Question

The equation of a wave is: y = 2sin(4x - 3t) What will be the equation of the reflected wave from a free surface?

Answer 1

y = -2sin(4x+3t)

Answer 2

For a wave on a string, the boundary condition at a free end is that the slope (∂y/∂x) vanishes at the free surface.
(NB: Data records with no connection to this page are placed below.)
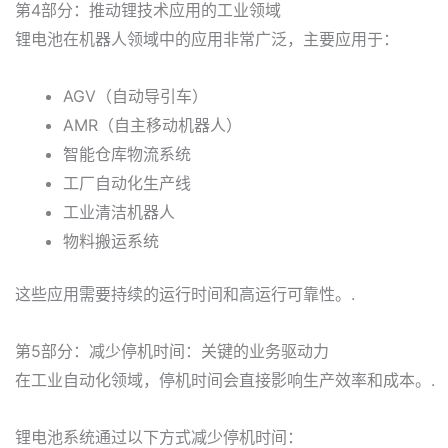
第4部分：推动锂技术应用的工业领域
锂电池在机器人领域中的应用非常广泛，主要应用于：
AGV（自动导引车）
AMR（自主移动机器人）
智能仓库物流系统
工厂自动化生产线
工业清洁机器人
物料搬运系统
这些应用需要持续的运行时间和高运行可靠性。.
第5部分：减少停机时间：关键的业务驱动力
在工业自动化领域，停机时间会直接影响生产效率和成本。.
锂电池系统通过以下方式减少停机时间：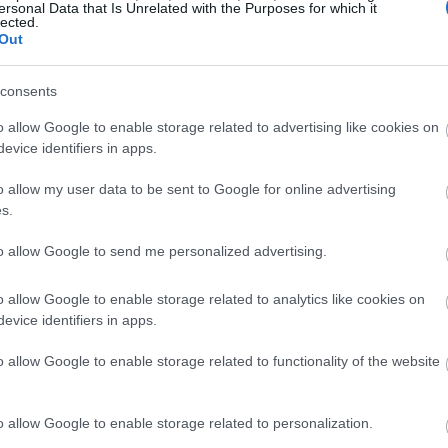
ersonal Data that Is Unrelated with the Purposes for which it
ρά, τραχιά χέρια;
lected.
Out
ν χεριών προκαλείται από έναν συνδυασμό
consents
προσωπικών συνηθειών, καθώς και από την έλλειψη
o allow Google to enable storage related to advertising like cookies on
evice identifiers in apps.
οχοι»
o allow my user data to be sent to Google for online advertising
s.
παντικά
to allow Google to send me personalized advertising.
o allow Google to enable storage related to analytics like cookies on
evice identifiers in apps.
o allow Google to enable storage related to functionality of the website
o allow Google to enable storage related to personalization.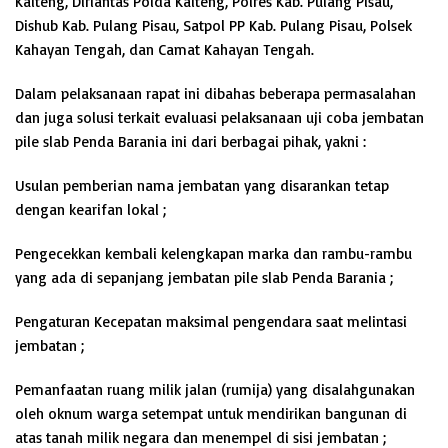
Kalteng, Dirlantas Polda Kalteng, Polres Kab. Pulang Pisau,
Dishub Kab. Pulang Pisau, Satpol PP Kab. Pulang Pisau, Polsek
Kahayan Tengah, dan Camat Kahayan Tengah.
Dalam pelaksanaan rapat ini dibahas beberapa permasalahan
dan juga solusi terkait evaluasi pelaksanaan uji coba jembatan
pile slab Penda Barania ini dari berbagai pihak, yakni :
Usulan pemberian nama jembatan yang disarankan tetap
dengan kearifan lokal ;
Pengecekkan kembali kelengkapan marka dan rambu-rambu
yang ada di sepanjang jembatan pile slab Penda Barania ;
Pengaturan Kecepatan maksimal pengendara saat melintasi
jembatan ;
Pemanfaatan ruang milik jalan (rumija) yang disalahgunakan
oleh oknum warga setempat untuk mendirikan bangunan di
atas tanah milik negara dan menempel di sisi jembatan ;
With the incident wave

$$y_i = 2\sin(4x-3t)$$

assume the reflected wave has the form

$$y_r = 2\sin(4x+3t+\phi).$$

At a free end (say at $x=0$), the net transverse slope must be zero:

$$\left.\frac{\partial}{\partial x}(y_i+y_r)\right|_{x=0} = 0.$$

Differentiate:

$$\frac{\partial y_i}{\partial x} = 8\cos(4x-3t), \quad \frac{\partial y_r}{\partial x} = 8\cos(4x+3t+\phi).$$

At $x=0$:

$$8\cos(-3t) + 8\cos(3t+\phi) = 8\cos3t + 8\cos(3t+\phi) = 0.$$

Dividing by 8 and using the cosine sum identity:

$$\cos 3t + \cos(3t+\phi) = 2\cos\Big(3t+\frac{\phi}{2}\Big)\cos\frac{\phi}{2}=0.$$

For this to hold for all $t$, we require

$$\cos\frac{\phi}{2}=0 \quad\Longrightarrow\quad \frac{\phi}{2}=\frac{\pi}{2}+n\pi \quad \Longrightarrow \quad \phi=\pi+2n\pi.$$

Choosing the principal value $\phi=\pi$, we get

$$y_r = 2\sin(4x+3t+\pi) = -2\sin(4x+3t).$$

Thus, the reflected wave from a free surface is:

$$y = -2\sin(4x+3t).$$

Brief Explanation:

1. Assume reflected wave: $y_r= 2\sin(4x+3t+\phi)$.
2. Apply free-end condition $\frac{\partial}{\partial x}(y_i+y_r)=0$ at $x=0$ to find $\phi=\pi$.
3. Hence, $y_r= -2\sin(4x+3t)$.